His scholarly distinction was well illustrated by the posts he held in Cambridge, Yale, Sussex and the Australian National University. He founded the Centre for the Study of World Environmental History at Sussex in 2002 and almost immediately organised a landmark (and well-attended) conference on ‘Environmental History and Forestry of the British Empire and Commonwealth’ in 2003. In 2011, Vinita Damodaran, Deepak Kumar and Rohan D’Souza published a festschrift in his honour with the very appropriate title The British Empire and the Natural World: Environmental Encounters in South Asia.
His reputation in India was well represented by the obituary in the Indian Express on 1 July 2020, in which the distinguished environmental historian Mahesh Rangarajan described Richard as ‘A pioneer in global environmental history [who] made a major contribution to studying the roots of new environmental concern and linking it to the colonial era and to early scientific debates’.
But what of Richard the man? His enthusiasm was boundless, as was his eagerness to develop new fields and connect with as many other scholars as possible. Ideas and projects erupted from him in a spectacular form, but the lava flows were, like those in nature, rather unpredictable, even chaotic. It must be said that Green Imperialism would have benefited from some careful copyediting, even if its flaws do not detract from its major importance.
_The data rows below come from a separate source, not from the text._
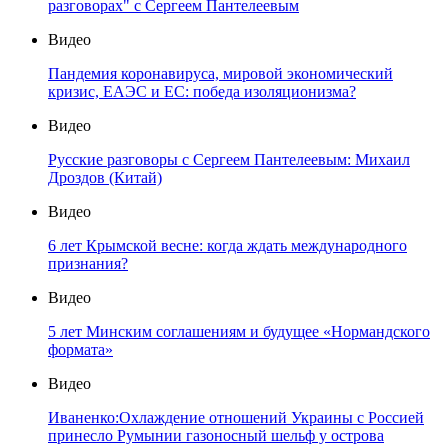
разговорах" с Сергеем Пантелеевым
Видео
Пандемия коронавируса, мировой экономический
кризис, ЕАЭС и ЕС: победа изоляционизма?
Видео
Русские разговоры с Сергеем Пантелеевым: Михаил
Дроздов (Китай)
Видео
6 лет Крымской весне: когда ждать международного
признания?
Видео
5 лет Минским соглашениям и будущее «Нормандского
формата»
Видео
Иваненко:Охлаждение отношений Украины с Россией
принесло Румынии газоносный шельф у острова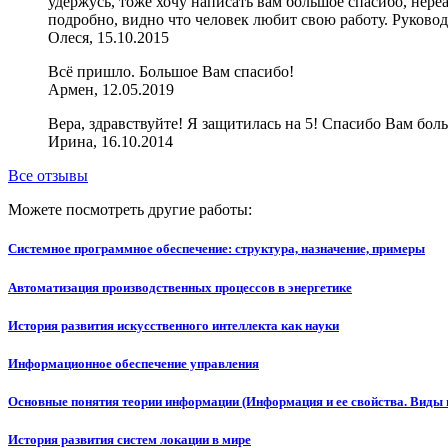
удержусь, тоже хочу написать вам большое спасибо, нереал
подробно, видно что человек любит свою работу. Руковод
Олеся, 15.10.2015
Всё пришло. Большое Вам спасибо!
Армен, 12.05.2019
Вера, здравствуйте! Я защитилась на 5! Спасибо Вам бол
Ирина, 16.10.2014
Все отзывы
Можете посмотреть другие работы:
Системное программное обеспечение: структура, назначение, примеры
Автоматизация производственных процессов в энергетике
История развития искусственного интеллекта как науки
Информационное обеспечение управления
Основные понятия теории информации (Информация и ее свойства. Вид
История развития систем локации в мире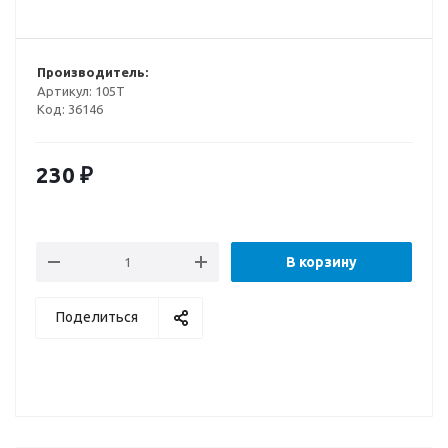
Производитель:
Артикул:
105Т
Код:
36146
230
₽
В корзину
Поделиться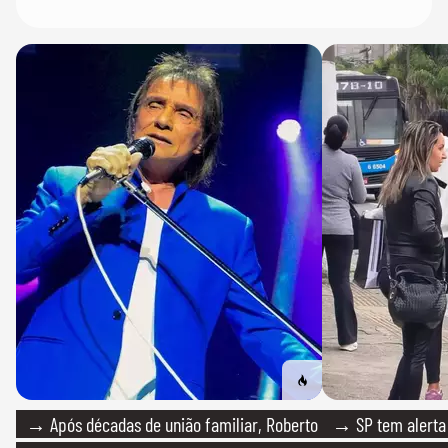
→ Após décadas de união familiar, Roberto
→ SP tem alerta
It is somehow symptomatic that one of Richard’s own favourite stories was the manner in which he smuggled his thesis, twice as long as it should have been, past his Cambridge examiners. This reflects the manner in which he was a law unto himself; like many figures whose personalities border on genius, he was impatient with the niceties of rules and editorial detail. Much more of an inspirer and a fountain of ideas (to change the metaphor), he was not a natural editor. His period with Environment and History became a difficult one for the publisher and I was drafted in to try to pull things together. Yet it was typical that he had the original idea and displayed his real talent as founder, originator, and inspirer. Honesty and balance simply serve to reflect what an outstanding scholar he was.
The work he might have produced after 2006 will remain a great gap in the environmental literature, but what he left marks a tremendous corpus and a great turning point.